What the simulator was really for
By the time we were a year into shadow mode, the slow surprise had landed. The simulator had become more useful for alignment than for forecasting.
The forecast was always going to be approximate. The conversation around the forecast was the durable part. Once we shared a view of how the candidate would behave — in numbers, on this week’s traffic, in front of everyone — pricing reviews stopped being debates about competing intuitions and started being debates about whose reading of the evidence held up. We disagreed less about whether and more about for whom. That kind of disagreement was the one we actually needed to have.
The other surprise was that we started running the simulator to make ourselves uncomfortable on purpose. The runs we learned most from were never the ones that confirmed what we already believed. They were the ones that exposed something we hadn’t considered. By the second year, we caught ourselves judging the simulator not by accuracy but by how often it surprised us. A simulator that confirmed everything we already believed wasn’t doing its job. It was an echo.
What we kept
Three iterations in, offline replay had been retired. Shadow mode was the working system. A few habits stuck, and turned out to matter more than the infrastructure underneath them.

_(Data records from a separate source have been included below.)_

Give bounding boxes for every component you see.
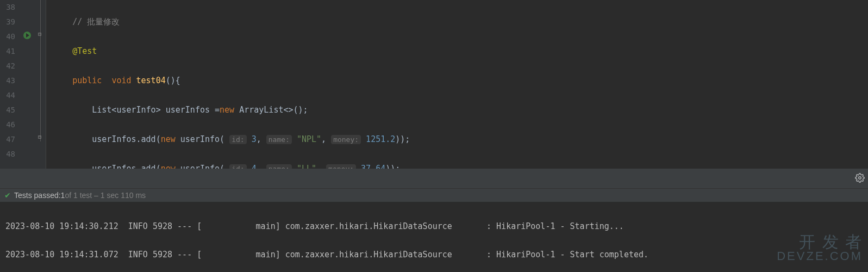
status-prefix: Tests passed: — [14, 191, 61, 200]
param-hint-name: name: — [266, 135, 292, 144]
ide-window: 3839404142434445464748 ⊟ ⊟ // 批量修改 @Test… — [0, 0, 868, 272]
status-count: 1 — [61, 191, 65, 200]
svg-point-2 — [859, 177, 861, 180]
console-line: 2023-08-10 19:14:31.072 INFO 5928 --- [ … — [5, 248, 863, 262]
panel-separator — [0, 169, 868, 188]
check-icon: ✔ — [4, 191, 11, 200]
method-name: test04 — [136, 76, 166, 85]
comment: // 批量修改 — [72, 17, 120, 27]
console-output[interactable]: 2023-08-10 19:14:30.212 INFO 5928 --- [ … — [0, 202, 868, 272]
annotation-test: @Test — [72, 46, 97, 56]
param-hint-money: money: — [331, 135, 361, 144]
code-content[interactable]: // 批量修改 @Test public void test04(){ List… — [46, 0, 410, 169]
console-line: 2023-08-10 19:14:30.212 INFO 5928 --- [ … — [5, 219, 863, 233]
gutter-icon-column — [20, 0, 38, 169]
fold-collapse-icon[interactable]: ⊟ — [38, 31, 43, 36]
code-editor[interactable]: 3839404142434445464748 ⊟ ⊟ // 批量修改 @Test… — [0, 0, 868, 169]
run-test-icon[interactable] — [23, 31, 32, 40]
fold-column: ⊟ ⊟ — [38, 0, 46, 169]
status-suffix: of 1 test – 1 sec 110 ms — [65, 191, 146, 200]
fold-end-icon[interactable]: ⊟ — [38, 134, 43, 139]
line-number-gutter: 3839404142434445464748 — [0, 0, 20, 169]
gear-icon[interactable] — [855, 173, 865, 183]
param-hint-id: id: — [229, 135, 246, 144]
test-status-bar: ✔ Tests passed: 1 of 1 test – 1 sec 110 … — [0, 188, 868, 202]
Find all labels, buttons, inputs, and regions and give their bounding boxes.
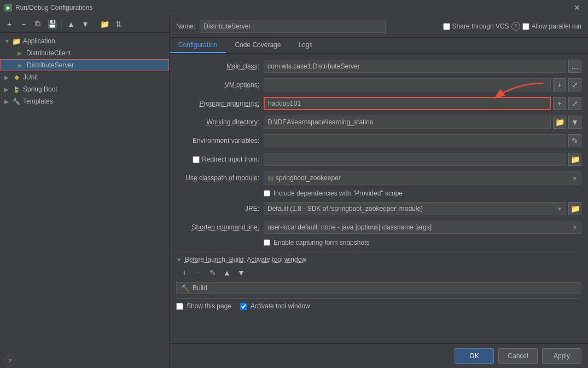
sort-button[interactable]: ⇅ <box>113 18 125 30</box>
classpath-select[interactable]: ▦ springboot_zookeeper ▼ <box>264 171 581 185</box>
launch-remove-button[interactable]: − <box>193 267 205 279</box>
vm-options-label: VM options: <box>176 81 264 89</box>
launch-toolbar: + − ✎ ▲ ▼ <box>178 267 581 279</box>
tab-logs[interactable]: Logs <box>289 38 321 53</box>
name-input[interactable] <box>200 20 386 33</box>
dialog-footer: OK Cancel Apply <box>170 343 588 368</box>
tree-item-label: DistributeClient <box>26 49 71 57</box>
working-dir-label: Working directory: <box>176 118 264 126</box>
bottom-options: Show this page Activate tool window <box>176 298 581 313</box>
redirect-input[interactable] <box>264 153 566 166</box>
show-page-option: Show this page <box>176 302 231 310</box>
working-dir-folder-button[interactable]: 📁 <box>553 116 566 129</box>
tree-group-label-junit: JUnit <box>23 73 38 81</box>
working-dir-expand-button[interactable]: ▼ <box>568 116 581 129</box>
redirect-checkbox[interactable] <box>193 156 200 163</box>
add-config-button[interactable]: + <box>3 18 15 30</box>
share-group: Share through VCS ? Allow parallel run <box>443 22 581 31</box>
tree-collapse-arrow-2: ▶ <box>4 87 12 93</box>
redirect-label: Redirect input from: <box>176 156 264 163</box>
include-dep-checkbox[interactable] <box>264 190 270 197</box>
launch-add-button[interactable]: + <box>178 267 190 279</box>
working-dir-row: Working directory: 📁 ▼ <box>176 115 581 129</box>
activate-tool-checkbox[interactable] <box>240 303 247 310</box>
ok-button[interactable]: OK <box>455 348 494 364</box>
remove-config-button[interactable]: − <box>18 18 30 30</box>
jre-label: JRE: <box>176 205 264 212</box>
launch-up-button[interactable]: ▲ <box>221 267 233 279</box>
capturing-checkbox[interactable] <box>264 239 270 246</box>
launch-down-button[interactable]: ▼ <box>235 267 247 279</box>
shorten-dropdown-arrow: ▼ <box>572 225 578 231</box>
vm-options-input[interactable] <box>264 78 551 91</box>
main-class-control: … <box>264 60 581 73</box>
help-button[interactable]: ? <box>4 355 15 366</box>
title-bar-text: Run/Debug Configurations <box>15 4 92 12</box>
tree-item-label-2: DistributeServer <box>27 61 74 69</box>
share-vcs-label: Share through VCS <box>452 22 509 30</box>
classpath-label: Use classpath of module: <box>176 174 264 182</box>
env-vars-input[interactable] <box>264 134 566 147</box>
before-launch-header[interactable]: ▼ Before launch: Build, Activate tool wi… <box>176 256 581 263</box>
tree-group-springboot[interactable]: ▶ 🍃 Spring Boot <box>0 83 169 95</box>
redirect-browse-button[interactable]: 📁 <box>568 153 581 166</box>
main-class-input[interactable] <box>264 60 566 73</box>
activate-tool-label: Activate tool window <box>251 302 310 310</box>
include-dep-row: Include dependencies with "Provided" sco… <box>264 189 581 197</box>
tree-item-distributeserver[interactable]: ▶ DistributeServer <box>0 59 169 71</box>
tab-code-coverage[interactable]: Code Coverage <box>226 38 289 53</box>
module-icon: ▦ <box>267 174 273 182</box>
tree-group-junit[interactable]: ▶ ◆ JUnit <box>0 71 169 83</box>
tree-group-templates[interactable]: ▶ 🔧 Templates <box>0 95 169 107</box>
parallel-run-label: Allow parallel run <box>532 22 581 30</box>
tree-group-application[interactable]: ▼ 📁 Application <box>0 35 169 47</box>
apply-button[interactable]: Apply <box>542 348 581 364</box>
classpath-value: springboot_zookeeper <box>276 174 341 182</box>
shorten-select[interactable]: user-local default: none - java [options… <box>264 221 581 234</box>
jre-folder-button[interactable]: 📁 <box>568 202 581 215</box>
env-vars-row: Environment variables: ✎ <box>176 134 581 148</box>
vm-browse-button[interactable]: ⤢ <box>568 78 581 91</box>
env-vars-edit-button[interactable]: ✎ <box>568 134 581 147</box>
config-tree: ▼ 📁 Application ▶ DistributeClient ▶ Dis… <box>0 33 169 353</box>
move-up-button[interactable]: ▲ <box>65 18 77 30</box>
sidebar-toolbar: + − ⧉ 💾 ▲ ▼ 📁 ⇅ <box>0 15 169 33</box>
env-vars-label: Environment variables: <box>176 137 264 145</box>
name-label: Name: <box>176 22 195 30</box>
main-class-row: Main class: … <box>176 59 581 73</box>
title-bar: ▶ Run/Debug Configurations ✕ <box>0 0 588 15</box>
tree-collapse-arrow: ▶ <box>4 74 12 81</box>
vm-expand-button[interactable]: + <box>553 78 566 91</box>
jre-select[interactable]: Default (1.8 - SDK of 'springboot_zookee… <box>264 202 566 215</box>
env-vars-control: ✎ <box>264 134 581 147</box>
close-button[interactable]: ✕ <box>570 2 584 13</box>
vm-options-row: VM options: + ⤢ <box>176 78 581 92</box>
tree-group-label-spring: Spring Boot <box>23 85 57 93</box>
before-launch-section: ▼ Before launch: Build, Activate tool wi… <box>176 251 581 294</box>
program-args-input[interactable] <box>264 97 551 110</box>
copy-config-button[interactable]: ⧉ <box>32 18 44 30</box>
tree-group-label: Application <box>23 37 55 45</box>
cancel-button[interactable]: Cancel <box>498 348 538 364</box>
program-args-control: + ⤢ <box>264 97 581 110</box>
args-browse-button[interactable]: ⤢ <box>568 97 581 110</box>
share-vcs-checkbox[interactable] <box>443 23 450 30</box>
folder-icon: 📁 <box>12 37 21 45</box>
wrench-icon: 🔧 <box>12 97 21 106</box>
main-class-browse-button[interactable]: … <box>568 60 581 73</box>
launch-edit-button[interactable]: ✎ <box>207 267 219 279</box>
tab-configuration[interactable]: Configuration <box>170 38 226 53</box>
title-bar-left: ▶ Run/Debug Configurations <box>4 4 92 12</box>
folder-button[interactable]: 📁 <box>98 18 110 30</box>
share-help-icon[interactable]: ? <box>511 22 520 31</box>
move-down-button[interactable]: ▼ <box>79 18 91 30</box>
tree-item-distributeclient[interactable]: ▶ DistributeClient <box>0 47 169 59</box>
working-dir-input[interactable] <box>264 116 551 129</box>
show-page-checkbox[interactable] <box>176 303 183 310</box>
args-expand-button[interactable]: + <box>553 97 566 110</box>
redirect-control: 📁 <box>264 153 581 166</box>
toolbar-separator <box>61 20 62 28</box>
activate-tool-option: Activate tool window <box>240 302 310 310</box>
save-config-button[interactable]: 💾 <box>46 18 58 30</box>
parallel-run-checkbox[interactable] <box>522 23 529 30</box>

We always kept what we have observed and what we would expect in the same view, side by side. When they converged, we knew the candidate was acting as advertised. When they diverged, our reflex wasn’t “the simulator is wrong”; it was what is the customer doing that our assumptions don’t cover?
We routinely deleted simulator scenarios that hadn’t taught us anything in two quarters. A scenario that always passes is a slow drag on attention, not a safety net. Lifecycle was non-negotiable.

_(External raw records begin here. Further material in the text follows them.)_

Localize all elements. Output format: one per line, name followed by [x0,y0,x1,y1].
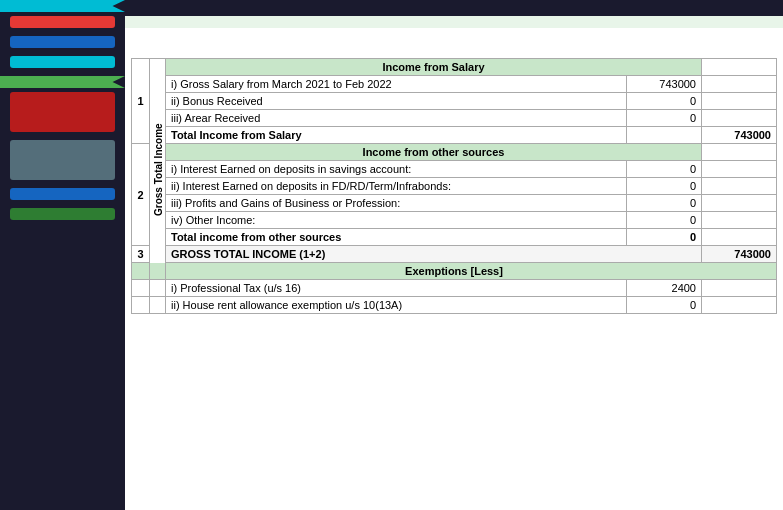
sidebar [0,0,125,510]
salary-item-label: iii) Arear Received [166,110,627,127]
hra-output-button[interactable] [10,208,115,220]
main-content: 1Gross Total IncomeIncome from Salaryi) … [125,0,783,510]
salary-entry-button[interactable] [10,36,115,48]
other-item-label: i) Interest Earned on deposits in saving… [166,161,627,178]
salary-data-button[interactable] [10,188,115,200]
salary-total-col-empty [627,127,702,144]
other-total-amount: 0 [627,229,702,246]
salary-item-label: ii) Bonus Received [166,93,627,110]
computation-old-button[interactable] [10,92,115,132]
personal-data-button[interactable] [10,16,115,28]
other-item-label: iv) Other Income: [166,212,627,229]
exemptions-header: Exemptions [Less] [132,263,777,280]
other-total-label: Total income from other sources [166,229,627,246]
exemption-grand-empty [702,297,777,314]
exemption-grand-empty [702,280,777,297]
gross-total-amount: 743000 [702,246,777,263]
exemption-label: i) Professional Tax (u/s 16) [166,280,627,297]
hra-input-button[interactable] [10,56,115,68]
salary-item-amount: 0 [627,93,702,110]
grand-col-empty [702,229,777,246]
income-table: 1Gross Total IncomeIncome from Salaryi) … [131,58,777,314]
grand-col-empty [702,195,777,212]
input-label [0,0,125,12]
vertical-gross-label: Gross Total Income [150,59,166,280]
row-num-3: 3 [132,246,150,263]
other-item-label: ii) Interest Earned on deposits in FD/RD… [166,178,627,195]
exemption-amount: 0 [627,297,702,314]
row-num-2: 2 [132,144,150,246]
other-item-label: iii) Profits and Gains of Business or Pr… [166,195,627,212]
statement-header [125,28,783,46]
grand-col-empty [702,59,777,76]
computation-new-button[interactable] [10,140,115,180]
other-item-amount: 0 [627,178,702,195]
salary-grand-total: 743000 [702,127,777,144]
row-num-1: 1 [132,59,150,144]
salary-item-amount: 743000 [627,76,702,93]
grand-col-empty [702,93,777,110]
other-item-amount: 0 [627,161,702,178]
exemption-label: ii) House rent allowance exemption u/s 1… [166,297,627,314]
salary-item-label: i) Gross Salary from March 2021 to Feb 2… [166,76,627,93]
grand-col-empty [702,76,777,93]
other-item-amount: 0 [627,195,702,212]
info-bar [125,16,783,28]
grand-col-empty [702,212,777,229]
gross-total-label: GROSS TOTAL INCOME (1+2) [166,246,702,263]
exemption-num-empty [132,297,150,314]
grand-col-empty [702,110,777,127]
content-area: 1Gross Total IncomeIncome from Salaryi) … [125,28,783,510]
exemption-amount: 2400 [627,280,702,297]
salary-item-amount: 0 [627,110,702,127]
grand-col-empty [702,178,777,195]
exemption-num-empty [132,280,150,297]
page-header [125,0,783,16]
other-item-amount: 0 [627,212,702,229]
grand-col-empty [702,144,777,161]
other-section-header: Income from other sources [166,144,702,161]
grand-col-empty [702,161,777,178]
exemption-vert-empty [150,297,166,314]
salary-total-label: Total Income from Salary [166,127,627,144]
exemption-vert-empty [150,280,166,297]
output-label [0,76,125,88]
salary-section-header: Income from Salary [166,59,702,76]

And we refused to let the simulator be unsurprising. The moment a pricing review started agreeing with it every time, someone on the team was assigned to find a scenario it would fail on. The simulator was a conversation we were having with our own assumptions. A conversation nobody could lose was a conversation that had stopped teaching us anything.
When this recipe wouldn’t have worked
The sequence we ran — offline replay first, shadow mode when replay stopped teaching, habits on top — isn’t universal. It worked for us because of conditions that aren’t always true.

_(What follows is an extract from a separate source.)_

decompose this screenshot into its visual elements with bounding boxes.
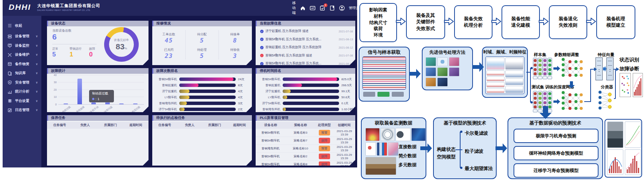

Shadow mode’s whole value is real distribution at real concurrency. A system with sparse traffic would have struggled to get a useful sample out of shadow within a reasonable timeframe, and offline replay alone might have remained enough. A decision with no customer-visible outcome would have lost shadow’s biggest advantage — the fact that we could be wrong loudly without anyone outside the team noticing. A decision that fundamentally changes downstream state, like inventory allocation, would have made shadow harder still, because a shadow path can’t actually take the action it’s recommending; we would have had to simulate the side-effect, which puts us back in offline territory.
Underneath all of that, shadow mode lives or dies on the data pipeline that joins active and candidate outputs reliably. Without that pipeline working, we would have spent more on shadow infrastructure than the evidence it produced was worth. The right move there is to stay on offline replay and invest in the data engineering before adding the second layer.
Closing reflection
Simulation doesn’t reduce uncertainty. It moves uncertainty to a place where the team can argue about it before customers do.
That’s not nothing. It’s also not certainty. Three iterations and two architectures later, what kept our simulator honest wasn’t any particular technique. It was our willingness to let the simulator be wrong out loud, in front of stakeholders, before customers got the chance to be wrong about it on our behalf.
A simulator nobody is allowed to be surprised by stops being useful within a quarter. The one we ended up trusting was the one we kept trying, and failing, to break.